The PEA estimates an open-pit heap leach operation with a mine life of six years, averaging 38,000 oz. gold per year, with annual production in the second and third years of 48,000 ounces. In total, Tonopah would produce 226,000 ounces over the life of the mine at all-in sustaining costs (AISCs) of US$1,075 per ounce.
At a base case gold price of US$1,400 per oz., the PEA forecasts an after-tax net present value of US$36.3 million at a discount rate of 5%, an internal rate of return of 22% and a 2.9-year payback.
“The key takeaway from the PEA is that we’re looking at a project that has merit and that justifies the continued investment,” James Hesketh, the company’s president and CEO, said in an interview. “The study shows that Tonopah has significant value for us and has the potential to generate cash flow that exceeds our current market value.”
Initial capital costs for the project are projected to be low at US$58 million, Hesketh said.
The early-stage exploration project is situated on a land package of about 35 sq. km on the northeast side of the San Antonio Mountains in the Walker Lane structural trend of west-central Nevada.
Gold at the project occurs as high-grade mineralization associated with high-angle structures and lower-grade mineralization is associated with an argillite-volcanic contact zone.
“The project has a strong resource that contains both high- and low-grade populations of mineralization,” said Hesketh. “So, we have several distinct high-grade cores at near-surface that give us high-value material to access very early in the life of the mine.”
The project contains total measured and indicated resources of 12.83 million tonnes grading 0.79 gram gold per tonne for 326,000 ounces. Inferred resources add another 8.4 million tonnes grading 0.67 gram gold per tonne for 181,000 contained oz. gold.
The mineral resource estimate used a cut-off grade of 0.20 gram gold per tonne argillite and 0.25 gram gold per tonne for volcanic-hosted mineralization.
Hesketh noted that because around two-thirds of the resource estimate falls into the measured and indicated category, “the project is already well-drilled and so presents a lower implementation risk.”
Tonopah also benefits from excellent logistics, with paved road access, nearby power, water and mining-support infrastructure, including Komatsu and Caterpillar dealers and supply depots in Las Vegas and Cat and Komatsu parts depots and mining-specific machine shops in Round Mountain, located 50 km north of the project, Hesketh said.
The company now plans to undertake 3,000 to 4,000 metres of infill and step-out drilling at the project.
“We will continue to value-add to the project, with the infill and step-out drilling programs looking to convert inferred mineralization to measured and indicated status,” Hesketh said. “They will also help to plug gaps in our geological model by converting waste to mineralization.”
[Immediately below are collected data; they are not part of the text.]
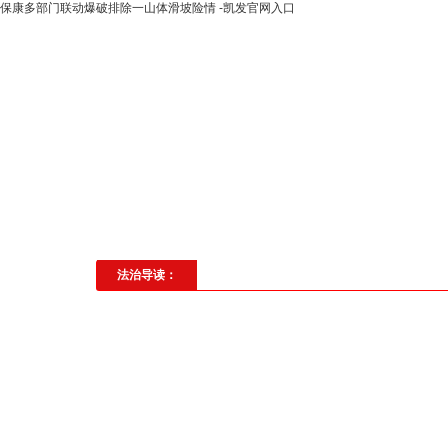
保康多部门联动爆破排除一山体滑坡险情 -凯发官网入口
高层动态
专题聚焦
法治建
社会与法
见义勇为
法治校
法治导读：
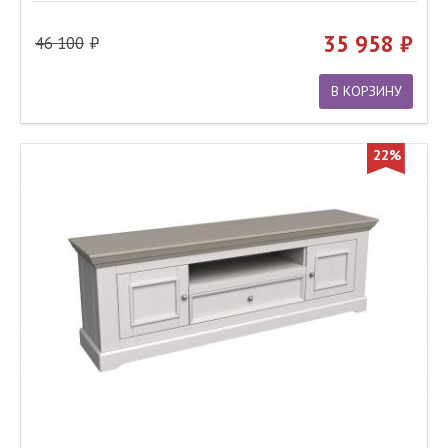
35 958
46 100
В КОРЗИНУ
22%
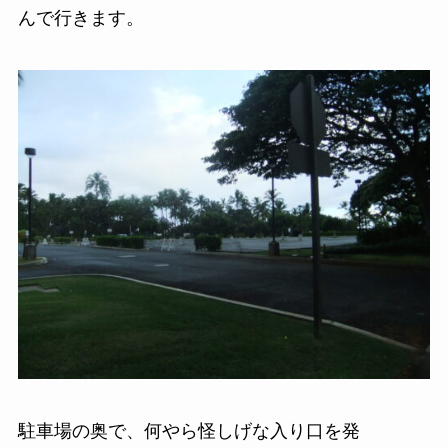
んで行きます。
駐車場の奥で、何やら怪しげな入り口を発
This, he added, will serve two purposes: “The first is to move the project closer to feasibility level, and the second is to reduce the strip ratio within the pit.”
The company also plans to undertake metallurgical test work to further optimize and improve gold recoveries. Current recovery rates are 83% in the argillite mineralization and 58% in the volcanic mineralization. The tests will be conducted in parallel to the drilling programs.
At press time in Toronto, Viva Gold was trading at 28¢ per share within a 52-week trading range of 14¢ and 35¢.
The company has 24 million common shares outstanding for a $7.42-million market capitalization.